Right now I am enjoying the Avatar:The Last Airbender cartoon series with my son.  There's a significant amount of Chinese MA in the series with both Hung Gar and Baqua well represented.  Does anyone know of something similar except with taekwondo?


----------



## CDKJudoka (Jan 27, 2009)

Nothing I have found is really kid friendly. Most of it is either really violent or a lot of sexual content.


----------



## granfire (Jan 27, 2009)

AAAAHHHHHHHH

AVATAR!!!!!!

I love the show!

But I don't think Taekwondo, all popularity to spite has not had an impact in pop culture as Kung Fu and Karate.

I am not sure if it is still up (or if you are watching the DVDs) but they had several specials on the Martial Arts they based their 'bending' on. 

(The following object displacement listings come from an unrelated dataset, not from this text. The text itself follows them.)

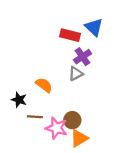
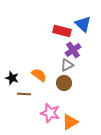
black star: (19, 100) -> (12, 78), moved
brown line: (35, 117) -> (24, 94), moved
brown circle: (72, 120) -> (64, 83), moved

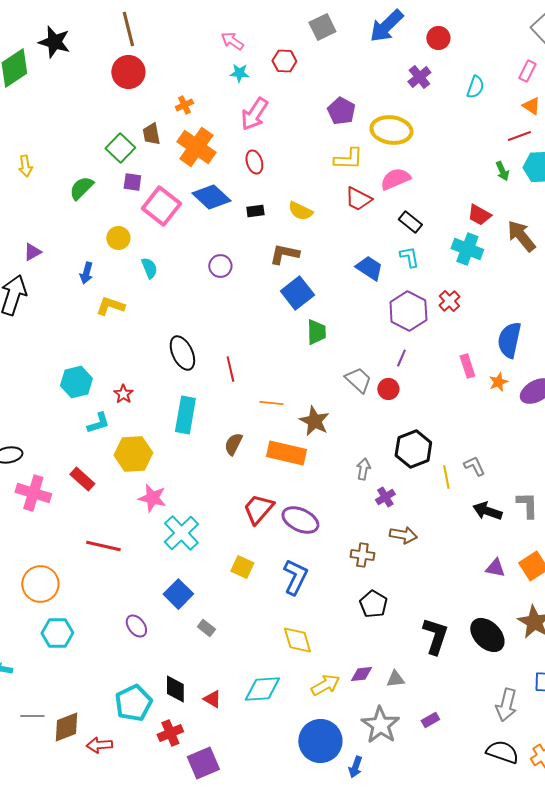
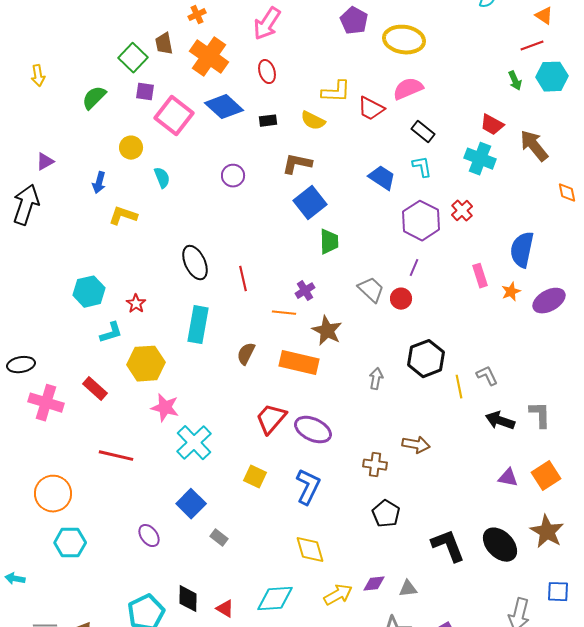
yellow L-shape: (348, 159) -> (336, 92), moved
purple cross: (385, 497) -> (305, 291), moved
black L-shape: (435, 636) -> (448, 546), turned -39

I remember when the show first aired I learned of several kids trying out some of the styles, because it was in Avatar and asked if somebody had shown up at a school inquiring about classes. 

There are not many good shows out these days, period. and considering that a lot of the animation work is done on Korea these days....

The again Taekwondo is not that significantly different from Karate ad not as destincted as the Chinese Arts. 



Uhm, not being on topic, just being my Avatard self....


----------



## Bob Hubbard (Jan 27, 2009)

http://en.wikipedia.org/wiki/Korean_animation

List of toons is there. Korean style is a bit different than the Japanese.


----------



## Daniel Sullivan (Jan 28, 2009)

One of the problems I see in a taekwondo focussed cartoon or anime is that if it is a US production, they won't call it taekwondo.  They'll call it karate, even if the characters are Korean.

If it is an anime, as in Japanese production, you won't see taekwondo either, as they'll focus on Japanese arts instead.

Also, unless the show is set in post 1945, there is no taekwondo, and a good number of popular MA centered shows, such as Avatar, either take place in another universe or in an ancient past setting.

Daniel


----------